Police - Photo d'illustration

Police - Photo d'illustration - Bertrand Langlois / AFP

La jeune fille de 13 ans a été interpellée dans la rue par la police après avoir quitté son collège, armée d'un couteau. Elle a été placée en garde à vue.

Jeudi, une collégienne a été interpellée par la police de Béziers après avoir menacé de mort l'une de ses professeures. Armée d'un couteau, la jeune fille a été placée en garde à vue, a appris BFMTV.com confirmant une information de Midi Libre.

"Il s'agit d'une élève poly-exclue puisqu'elle a rejoint le collège Lucie-Aubrac de Béziers en novembre après avoir été exclue de son précédent établissement pour des faits de menaces et violences sur des élèves et des professeurs", indique à BFMTV.com Christophe Mauny, directeur académique de l'Hérault des services de l'éducation nationale.

Jeudi, l'adolescente de 13 ans s'est présentée à son cours d'anglais sans ses affaires de classe. Sa professeure lui en a fait la remarque et une discussion houleuse s'en est suivie.

"L'élève s'est emportée en proférant des menaces de mort et en disant qu'elle avait un couteau dans son sac", nous précise Christophe Mauny.

Deux plaintes déposées pour "menaces de mort"

Certains de ses camarades de classe ont tenté d'apaiser la situation en accompagnant la jeune fille hors de la classe, dans l'espoir de la calmer. En vain.
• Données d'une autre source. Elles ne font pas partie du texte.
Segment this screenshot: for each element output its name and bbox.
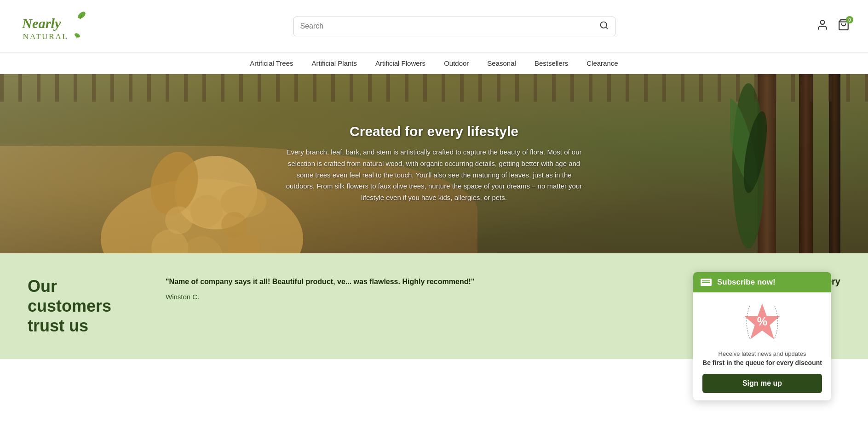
nav-item-clearance[interactable]: Clearance [586, 59, 618, 67]
search-bar[interactable] [293, 17, 615, 36]
hero-content: Created for every lifestyle Every branch… [273, 124, 595, 204]
nav-item-artificial-trees[interactable]: Artificial Trees [250, 59, 293, 67]
logo-image: Nearly NATURAL [18, 6, 92, 47]
svg-point-8 [821, 20, 825, 24]
account-icon[interactable] [816, 19, 828, 34]
svg-text:Nearly: Nearly [22, 16, 61, 31]
percent-badge: % [742, 302, 783, 343]
logo[interactable]: Nearly NATURAL [18, 6, 92, 47]
subscribe-header: Subscribe now! [693, 272, 831, 292]
customers-heading: Our customers trust us [28, 276, 129, 336]
subscribe-body: % Receive latest news and updates Be fir… [693, 292, 831, 359]
site-header: Nearly NATURAL [0, 0, 868, 53]
nav-item-bestsellers[interactable]: Bestsellers [535, 59, 568, 67]
svg-point-18 [190, 195, 223, 227]
svg-line-7 [605, 27, 607, 29]
nav-item-artificial-plants[interactable]: Artificial Plants [312, 59, 357, 67]
nav-item-seasonal[interactable]: Seasonal [487, 59, 516, 67]
cart-icon[interactable]: 0 [838, 19, 850, 34]
subscribe-header-label: Subscribe now! [717, 278, 776, 287]
svg-text:%: % [757, 315, 767, 328]
search-icon[interactable] [599, 21, 609, 32]
svg-point-16 [220, 186, 266, 218]
header-icons: 0 [816, 19, 850, 34]
envelope-icon [701, 279, 712, 286]
svg-text:NATURAL: NATURAL [23, 32, 69, 41]
search-input[interactable] [300, 22, 599, 30]
pergola-top [0, 74, 868, 102]
hero-description: Every branch, leaf, bark, and stem is ar… [282, 147, 586, 204]
hero-section: Created for every lifestyle Every branch… [0, 74, 868, 253]
cart-count-badge: 0 [846, 16, 853, 23]
nav-item-outdoor[interactable]: Outdoor [444, 59, 469, 67]
subscribe-popup: Subscribe now! % Receive latest news and… [693, 272, 831, 359]
subscribe-info-text: Receive latest news and updates [702, 350, 822, 357]
hero-title: Created for every lifestyle [282, 124, 586, 139]
nav-item-artificial-flowers[interactable]: Artificial Flowers [375, 59, 425, 67]
main-nav: Artificial Trees Artificial Plants Artif… [0, 53, 868, 74]
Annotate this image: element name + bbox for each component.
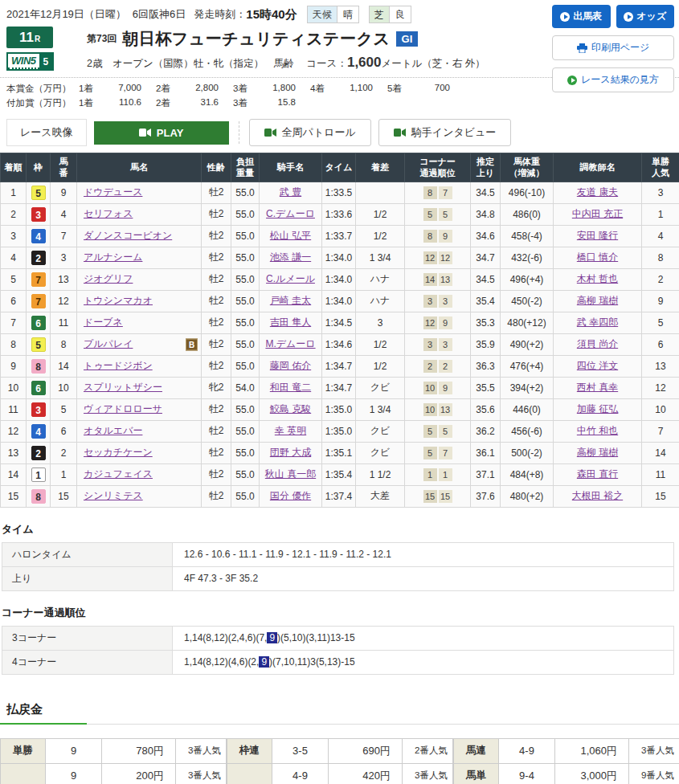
corner3-label: 3コーナー bbox=[2, 626, 173, 650]
payout-row: 馬連4-91,060円3番人気 bbox=[454, 738, 679, 763]
last-3f: 36.3 bbox=[471, 355, 501, 377]
margin: 1 3/4 bbox=[356, 247, 405, 268]
horse-name-link[interactable]: ジオグリフ bbox=[84, 273, 133, 284]
body-weight: 432(-6) bbox=[501, 247, 554, 268]
corner3-post: )(5,10)(3,11)13-15 bbox=[277, 632, 355, 643]
trainer-link[interactable]: 中内田 充正 bbox=[572, 208, 623, 219]
jockey-link[interactable]: 池添 謙一 bbox=[270, 251, 311, 263]
trainer-link[interactable]: 須貝 尚介 bbox=[577, 338, 618, 349]
jockey-link[interactable]: C.デムーロ bbox=[266, 208, 315, 219]
horse-name-link[interactable]: スプリットザシー bbox=[84, 382, 162, 393]
popularity: 1 bbox=[642, 203, 679, 225]
play-button[interactable]: PLAY bbox=[94, 121, 229, 145]
frame-cell: 3 bbox=[27, 203, 51, 225]
corner4-value: 1,14(8,12)(4,6)(2,9)(7,10,11)3(5,13)-15 bbox=[173, 650, 674, 674]
frame-cell: 7 bbox=[27, 268, 51, 290]
jockey-link[interactable]: 松山 弘平 bbox=[270, 230, 311, 241]
margin: 大差 bbox=[356, 485, 405, 507]
corner-pos-2: 5 bbox=[439, 208, 452, 221]
jockey-link[interactable]: 団野 大成 bbox=[270, 447, 311, 458]
jockey-cell: 松山 弘平 bbox=[260, 225, 322, 247]
payout-pop: 9番人気 bbox=[629, 763, 679, 784]
horse-number: 15 bbox=[51, 485, 77, 507]
jockey-link[interactable]: 国分 優作 bbox=[270, 490, 311, 501]
trainer-cell: 橋口 慎介 bbox=[554, 247, 642, 268]
time-section-title: タイム bbox=[2, 522, 673, 537]
sex-age: 牡2 bbox=[202, 290, 231, 312]
start-time-value: 15時40分 bbox=[246, 7, 297, 22]
race-time: 1:34.7 bbox=[322, 355, 356, 377]
horse-name-link[interactable]: ヴィアドロローサ bbox=[84, 403, 162, 414]
jockey-link[interactable]: 和田 竜二 bbox=[270, 382, 311, 393]
trainer-link[interactable]: 木村 哲也 bbox=[577, 273, 618, 284]
frame-cell: 2 bbox=[27, 247, 51, 268]
horse-name-link[interactable]: プルパレイ bbox=[84, 338, 133, 349]
jockey-link[interactable]: M.デムーロ bbox=[265, 338, 315, 349]
finish-position: 15 bbox=[1, 485, 27, 507]
jockey-interview-button[interactable]: 騎手インタビュー bbox=[378, 119, 512, 146]
result-guide-button[interactable]: レース結果の見方 bbox=[552, 67, 674, 92]
jockey-link[interactable]: C.ルメール bbox=[266, 273, 315, 284]
payout-row: 馬単9-43,000円9番人気 bbox=[454, 763, 679, 784]
jockey-link[interactable]: 藤岡 佑介 bbox=[270, 360, 311, 371]
jockey-link[interactable]: 戸崎 圭太 bbox=[270, 295, 311, 306]
trainer-link[interactable]: 森田 直行 bbox=[577, 468, 618, 480]
bonus-amount: 31.6 bbox=[183, 97, 219, 109]
sex-age: 牝2 bbox=[202, 377, 231, 398]
col-header-time: タイム bbox=[322, 153, 356, 182]
corner-positions: 57 bbox=[405, 442, 471, 463]
horse-name-link[interactable]: ドーブネ bbox=[84, 316, 123, 328]
horse-name-link[interactable]: ダノンスコーピオン bbox=[84, 230, 172, 241]
horse-name-link[interactable]: トゥードジボン bbox=[84, 360, 153, 371]
prize-amount: 7,000 bbox=[106, 83, 141, 95]
frame-badge: 2 bbox=[31, 251, 46, 265]
table-row: 1322セッカチケーン牡255.0団野 大成1:35.1クビ5736.1500(… bbox=[1, 442, 679, 463]
arrow-circle-icon bbox=[624, 12, 633, 22]
load-weight: 55.0 bbox=[231, 355, 260, 377]
horse-number: 10 bbox=[51, 377, 77, 398]
last-3f: 35.6 bbox=[471, 398, 501, 420]
trainer-link[interactable]: 中竹 和也 bbox=[577, 425, 618, 436]
jockey-link[interactable]: 鮫島 克駿 bbox=[270, 403, 311, 414]
trainer-link[interactable]: 高柳 瑞樹 bbox=[577, 447, 618, 458]
trainer-link[interactable]: 四位 洋文 bbox=[577, 360, 618, 371]
trainer-link[interactable]: 武 幸四郎 bbox=[577, 316, 618, 328]
payout-combo: 9-4 bbox=[499, 763, 555, 784]
race-video-button[interactable]: レース映像 bbox=[6, 119, 87, 146]
trainer-link[interactable]: 大根田 裕之 bbox=[572, 490, 623, 501]
horse-number: 1 bbox=[51, 463, 77, 485]
entries-button[interactable]: 出馬表 bbox=[552, 5, 611, 28]
trainer-link[interactable]: 高柳 瑞樹 bbox=[577, 295, 618, 306]
horse-name-link[interactable]: オタルエバー bbox=[84, 425, 142, 436]
margin: 1/2 bbox=[356, 225, 405, 247]
trainer-link[interactable]: 加藤 征弘 bbox=[577, 403, 618, 414]
print-page-button[interactable]: 印刷用ページ bbox=[552, 35, 674, 60]
trainer-link[interactable]: 安田 隆行 bbox=[577, 230, 618, 241]
jockey-link[interactable]: 武 豊 bbox=[280, 186, 301, 198]
weather-value: 晴 bbox=[337, 6, 358, 22]
trainer-link[interactable]: 西村 真幸 bbox=[577, 382, 618, 393]
col-header-trainer: 調教師名 bbox=[554, 153, 642, 182]
horse-name-link[interactable]: トウシンマカオ bbox=[84, 295, 153, 306]
turf-label: 芝 bbox=[370, 6, 389, 22]
col-header-load: 負担重量 bbox=[231, 153, 260, 182]
bonus-rank: 2着 bbox=[156, 97, 183, 109]
horse-name-link[interactable]: アルナシーム bbox=[84, 251, 142, 263]
video-camera-icon bbox=[264, 129, 276, 137]
jockey-cell: 藤岡 佑介 bbox=[260, 355, 322, 377]
trainer-link[interactable]: 橋口 慎介 bbox=[577, 251, 618, 263]
odds-button[interactable]: オッズ bbox=[616, 5, 675, 28]
payout-table: 単勝9780円3番人気複勝9200円3番人気4120円1番人気7230円4番人気 bbox=[0, 738, 227, 784]
jockey-link[interactable]: 幸 英明 bbox=[275, 425, 306, 436]
jockey-link[interactable]: 秋山 真一郎 bbox=[265, 468, 316, 480]
jockey-link[interactable]: 吉田 隼人 bbox=[270, 316, 311, 328]
horse-name-link[interactable]: ドウデュース bbox=[84, 186, 142, 198]
patrol-video-button[interactable]: 全周パトロール bbox=[249, 119, 371, 146]
table-row: 234セリフォス牡255.0C.デムーロ1:33.61/25534.8486(0… bbox=[1, 203, 679, 225]
trainer-link[interactable]: 友道 康夫 bbox=[577, 186, 618, 198]
horse-name-link[interactable]: セッカチケーン bbox=[84, 447, 153, 458]
horse-name-link[interactable]: シンリミテス bbox=[84, 490, 143, 501]
horse-name-link[interactable]: セリフォス bbox=[84, 208, 133, 219]
horse-number: 4 bbox=[51, 203, 77, 225]
horse-name-link[interactable]: カジュフェイス bbox=[84, 468, 153, 480]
Elle a finalement quitté l'établissement "en douce" pour être ensuite rapidement interpellée par la police.

"Les agents ont alors constaté qu'elle avait bien un couteau sur elle. Elle a été placée en garde à vue", poursuit le directeur académique.

La professeure, "très choquée", ainsi que la principale adjointe qui est intervenue au moment de l'altercation, ont toutes les deux déposé plainte contre l'adolescente pour "menaces de mort". Un conseil disciplinaire doit avoir lieu pour décider du sort de la jeune fille.

"En attendant, le chef d'établissement pourrait prendre une mesure d'exclusion à titre conservatoire afin que l'élève ne côtoie pas les professeurs et ses camarades avant le verdict", conclut Christophe Mauny qui affirme que le rectorat prend cette affaire "très au sérieux" et "apporte tout son soutien à l'équipe pédagogique".